Air pollution linked to higher rates of kidney disease

Dec. 31, 2020

New research indicates that people may face a higher risk of developing kidney disease if they live in areas with elevated air pollution, according to a press release from the American Society of Nephrology (ASN).

The findings appear in an upcoming issue of JASN.

Exposure to tiny particles of air pollution – called fine particulate matter – is known to increase people’s risk for developing cardiopulmonary diseases, but its effects on kidney health are unclear.

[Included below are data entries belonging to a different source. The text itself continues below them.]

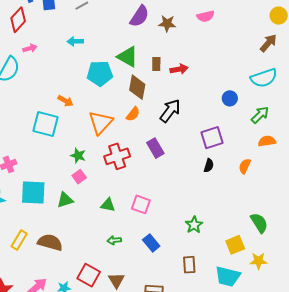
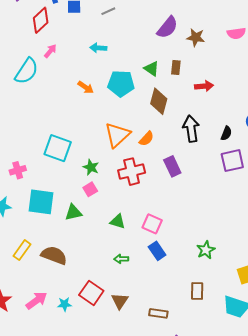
pink arrow: (30, 48) -> (50, 51), turned -40
green triangle: (128, 57) -> (151, 69), size x0.7
brown rectangle: (156, 64) -> (176, 68), moved
orange arrow: (66, 101) -> (86, 87), moved
black arrow: (170, 111) -> (191, 129), turned -50
orange semicircle: (133, 114) -> (146, 139), moved
cyan square: (45, 124) -> (58, 148), moved
black semicircle: (209, 166) -> (226, 133), moved
blue rectangle: (151, 243) -> (157, 251), moved

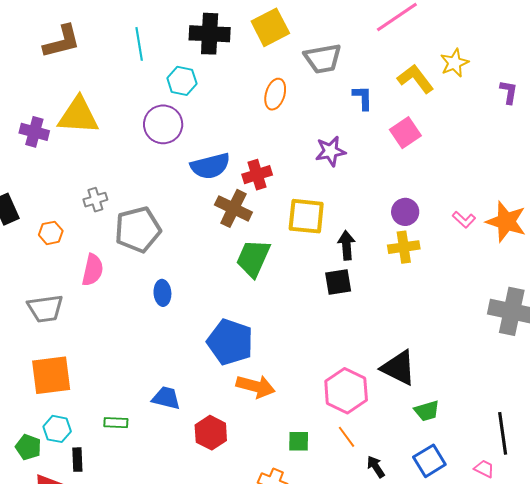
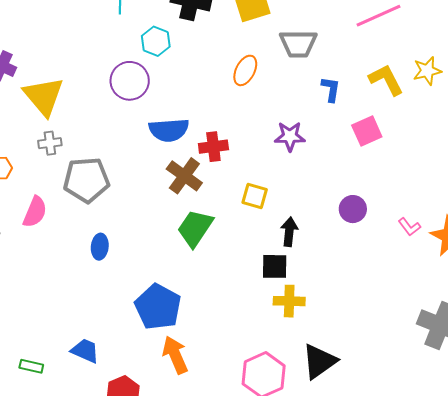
yellow triangle: (78, 116) -> (44, 96), moved, turned 36
yellow square: (306, 216) -> (255, 196), size x0.7
yellow cross: (404, 247) -> (289, 301), moved
black triangle: (399, 368) -> (319, 361), turned 48
orange arrow: (256, 386) -> (175, 355), turned -138

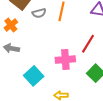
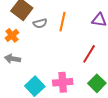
pink cross: (65, 60) -> (63, 82), moved

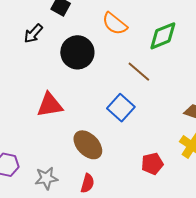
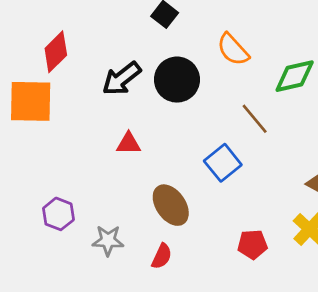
black arrow: (33, 34) -> (122, 79), moved, size x1.4
red triangle: (50, 105) -> (129, 144), size x0.7

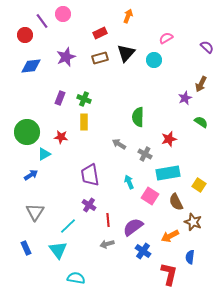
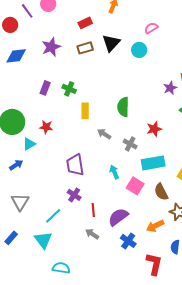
yellow rectangle: (84, 122) -> (85, 111), moved
gray arrow: (107, 244) -> (92, 234), turned 48
blue rectangle: (26, 248) -> (11, 238), turned 64

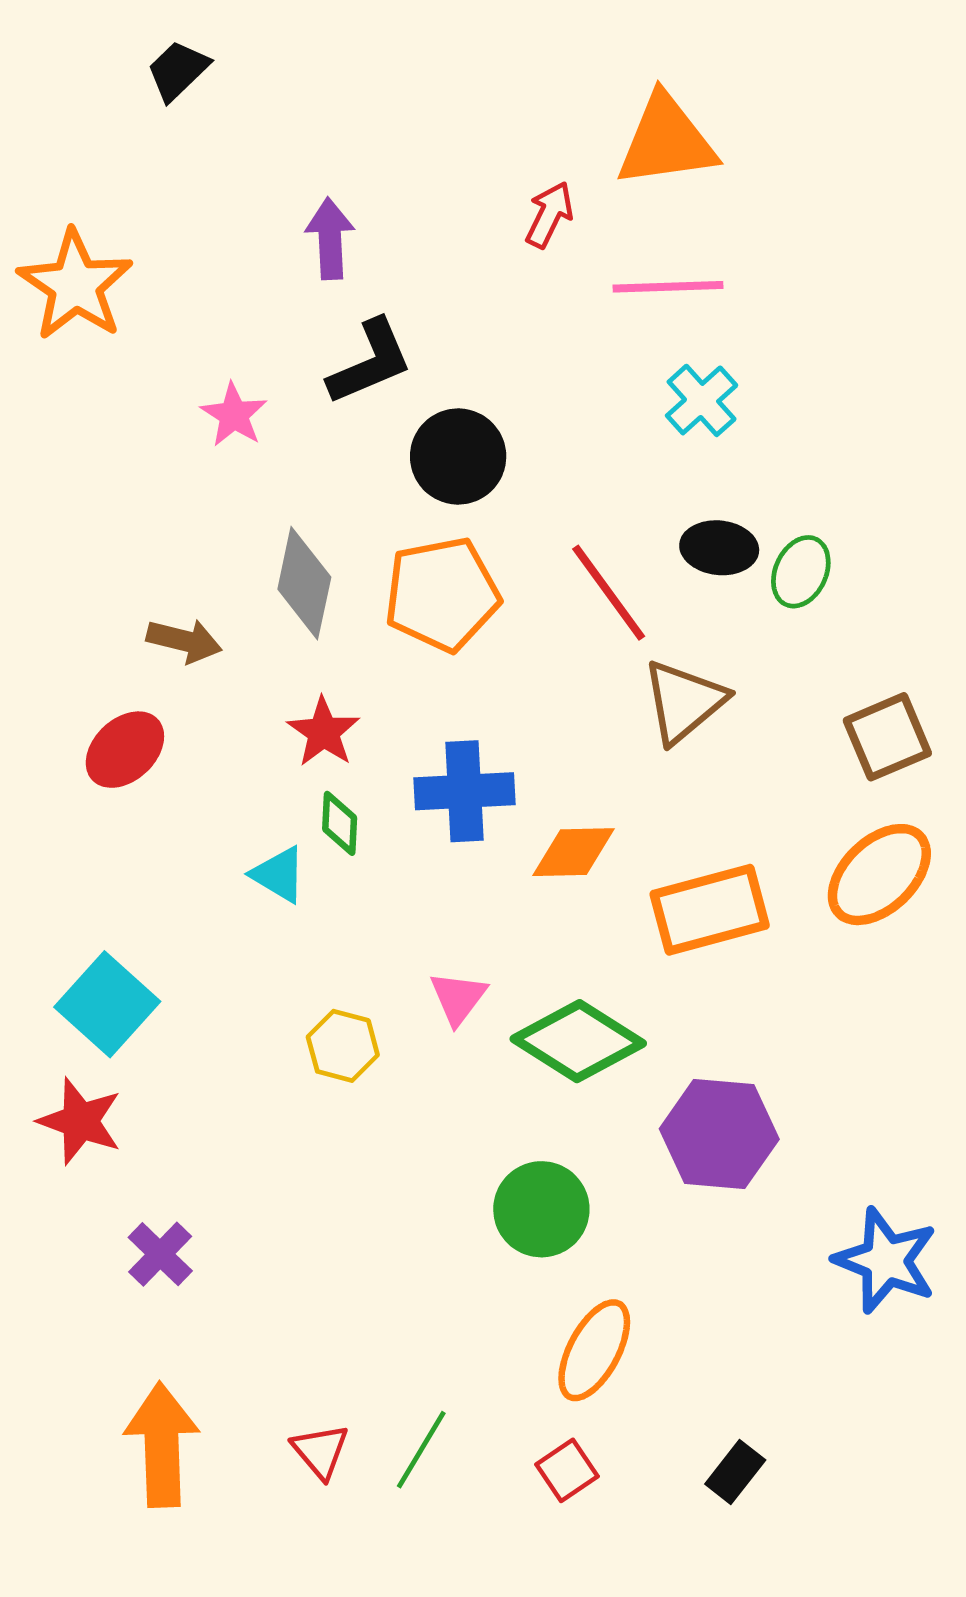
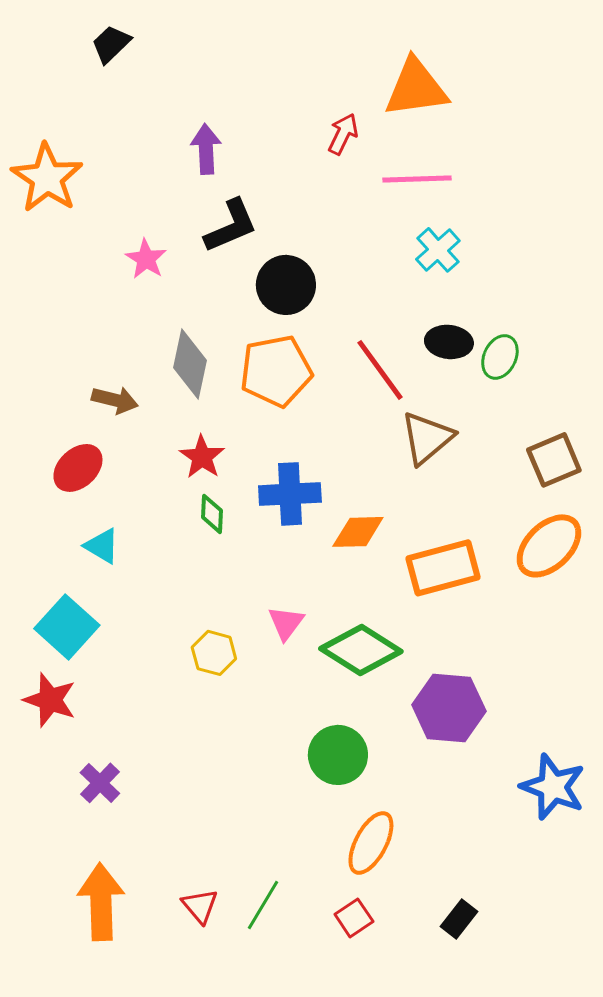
cyan triangle: (279, 875) -> (102, 546), moved

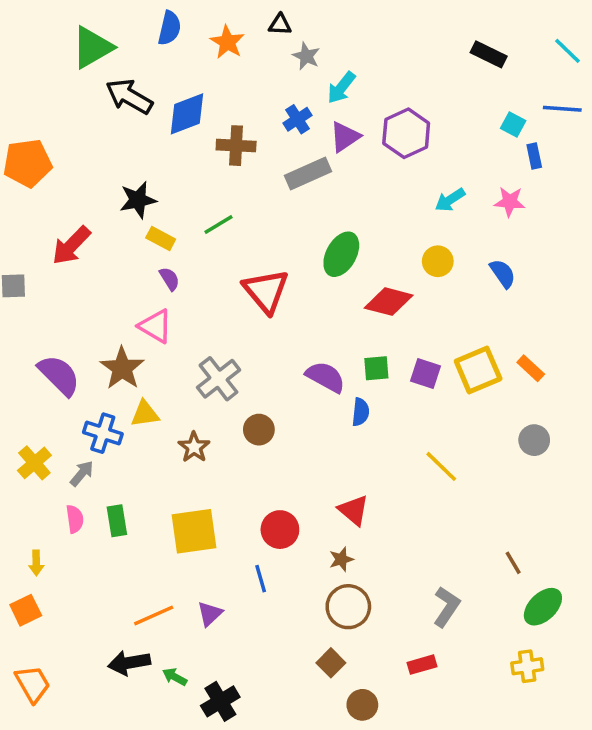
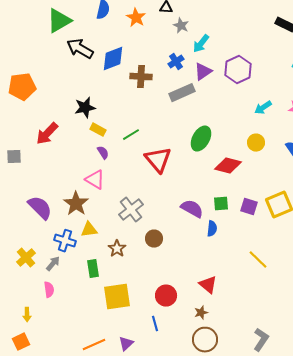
green line: (219, 224) -> (131, 135), moved
green rectangle: (117, 521) -> (93, 269), moved

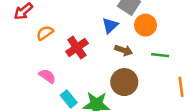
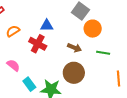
blue triangle: (110, 25) -> (47, 26), moved, turned 40
red cross: (77, 47) -> (38, 44), turned -30

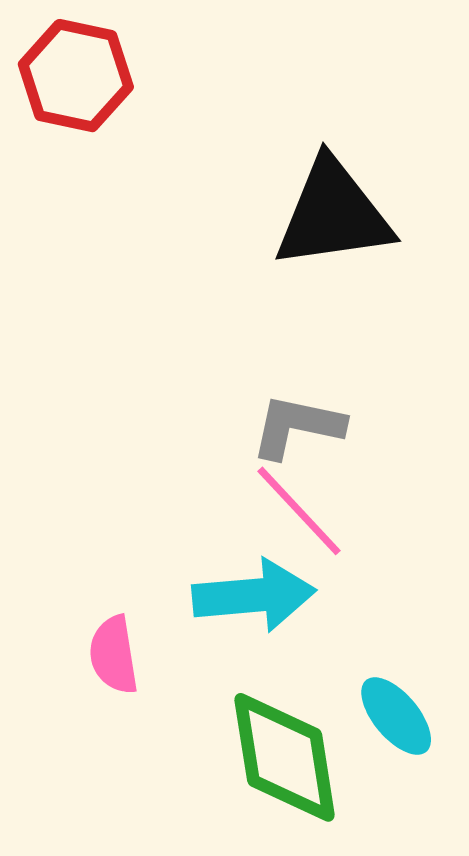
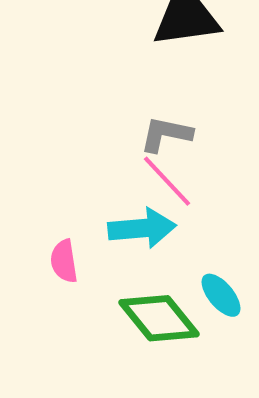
green diamond: (285, 757) -> (159, 318), turned -30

To investigate, a team lead by Luxia Zhang, MD, MPH, and Shaowei Wu, MD, PhD, from Peking University, analyzed survey data from 47,204 adults in China and estimated 2-year air pollution levels at each participant’s residential address from satellite-based information.

Approximately 10.8 percent of participants had chronic kidney disease. Each 10 μg/m3 increase in the concentration of fine particulate matter at a participant’s address was associated with 1.3-times higher odds of having the disease. This link was significantly stronger in urban areas, males, younger participants, and participants without comorbid diseases, according to ASN.

“Although ambient air quality has improved substantially during the past 5 years in China, the national annual particulate matter level in China exceeds the World Health Organization’s guideline,” Zhang said.

The authors noted that the findings provide evidence to policy makers and public health officials for the need for stricter air quality control measures to help protect individuals’ kidney health.